The BAT is a useful diagnostic tool for immediate IgE-mediated reactions to both foods and drugs. Its major limitation is the low count of basophil in peripheral blood, but recent flow cytometric techniques have allowed the use of whole blood samples and more accurate determination of the levels of different markers. Its other pitfall is the low sensitivity and this problem is tackled by using different cut off values when evaluating activation markers by flow cytometry. However, the timing of the test with regard to the initial reaction is very critical as the test tends to lose its sensitivity with time. On the other hand, time during which basophils maintain their activity after blood sampling seems to be short and it has been recommended that samples are processed within 3 h of sampling, which limits the availability of the test. The test is quite reproducible but only when used with a limited number of standardized drugs.

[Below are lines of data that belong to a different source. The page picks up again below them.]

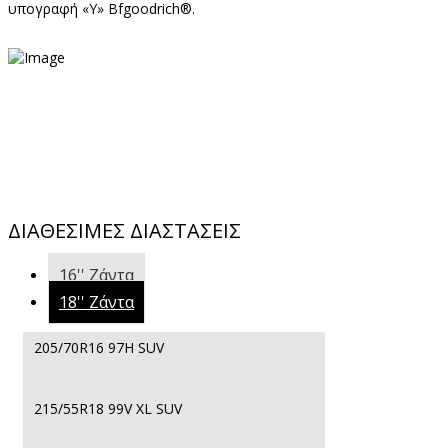
υπογραφή «Y» Bfgoodrich®.
ΔΙΑΘΕΣΙΜΕΣ ΔΙΑΣΤΑΣΕΙΣ
16''
Ζάντα
18''
Ζάντα
205/70R16 97H SUV
215/55R18 99V XL SUV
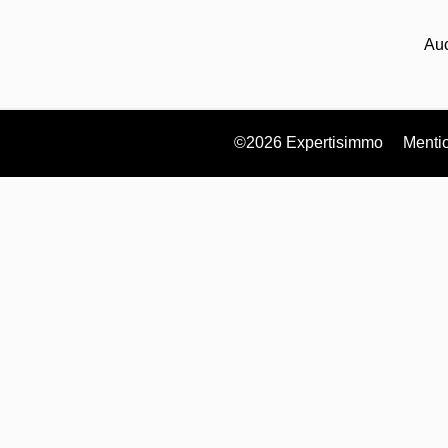
Auc
©2026 Expertisimmo
Mentio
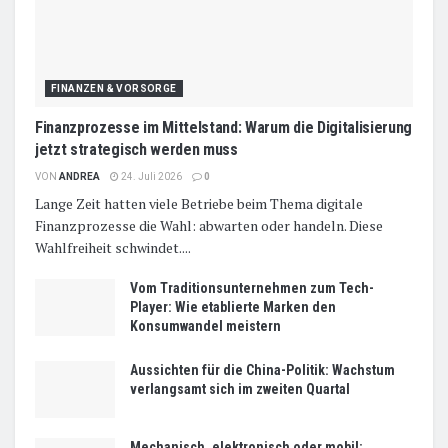
FINANZEN & VORSORGE
Finanzprozesse im Mittelstand: Warum die Digitalisierung
jetzt strategisch werden muss
VON
ANDREA
24. Juli 2026
0
Lange Zeit hatten viele Betriebe beim Thema digitale
Finanzprozesse die Wahl: abwarten oder handeln. Diese
Wahlfreiheit schwindet....
Vom Traditionsunternehmen zum Tech-
Player: Wie etablierte Marken den
Konsumwandel meistern
Aussichten für die China-Politik: Wachstum
verlangsamt sich im zweiten Quartal
Mechanisch, elektronisch oder mobil:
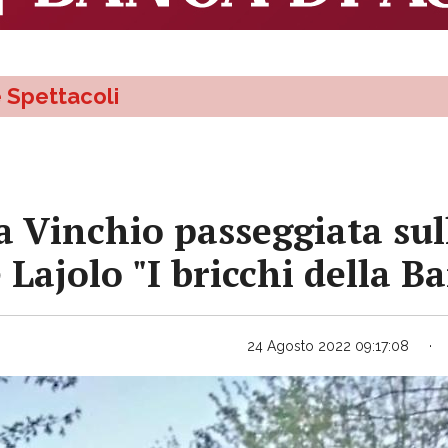
e Spettacoli
a Vinchio passeggiata sul
 Lajolo "I bricchi della B
24 Agosto 2022 09:17:08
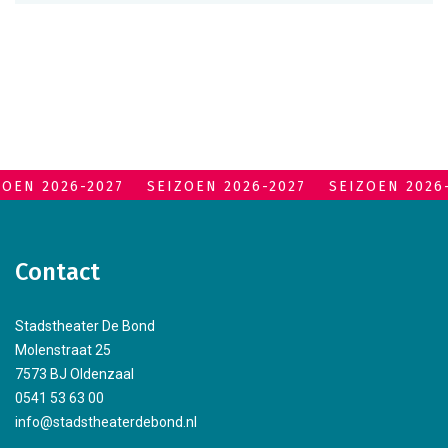
ZOEN 2026-2027
SEIZOEN 2026-2027
SEIZOEN 2026
Contact
Stadstheater De Bond
Molenstraat 25
7573 BJ Oldenzaal
0541 53 63 00
info@stadstheaterdebond.nl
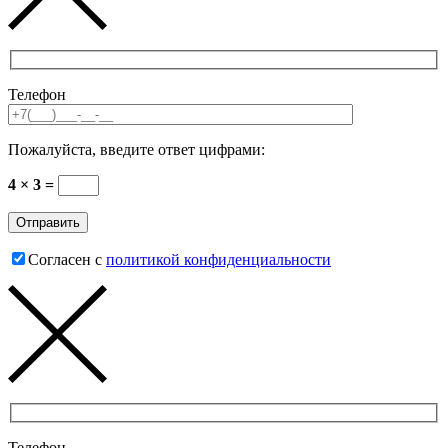
Телефон
Пожалуйста, введите ответ цифрами:
4 × 3 =
Согласен с
политикой конфиденциальности
Телефон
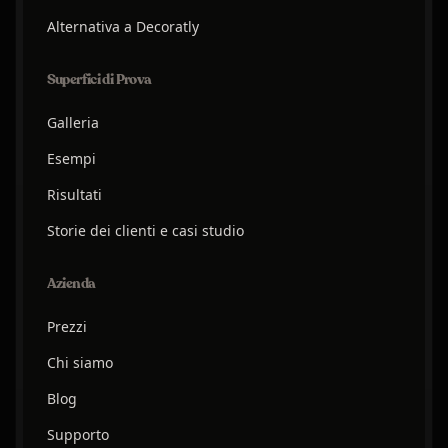
Alternativa a Decoratly
Superfici di Prova
Galleria
Esempi
Risultati
Storie dei clienti e casi studio
Azienda
Prezzi
Chi siamo
Blog
Supporto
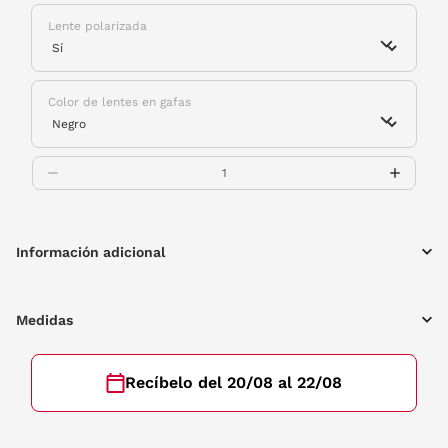
Lente polarizada
Color de lentes en gafas
Información adicional
Medidas
Recíbelo del 20/08 al 22/08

Basophils are effector cells in immediate-type hypersensitivity reactions and they respond to antigen stimulation in vitro by degranulation (e.g. release of histamine and leukotrienes) and expression of certain surface markers including CD45, CD11b, CD11c, CD62L, CD203c and CD63. Originally, the BAT was performed by measuring the release of histamine. Alternatively, flow cytometry based techniques are now used to measure specific surface markers that are up-regulated during basophil activation. The most commonly used are the antigens CD63, also known as lysosomal-associated membrane glycoprotein-3 (LAMP-3) and CD203c, a glycosylated type II transmembrane molecule.

The BAT has been validated for type I reactions to muscle relaxants, β-lactam antibiotics, pyrazolones and NSAIDs. Sensitivity of the test for reactions to β-lactam antibiotics, quinolones and rocuonium was reported as 33–67%, 71.1% and 80%, respectively.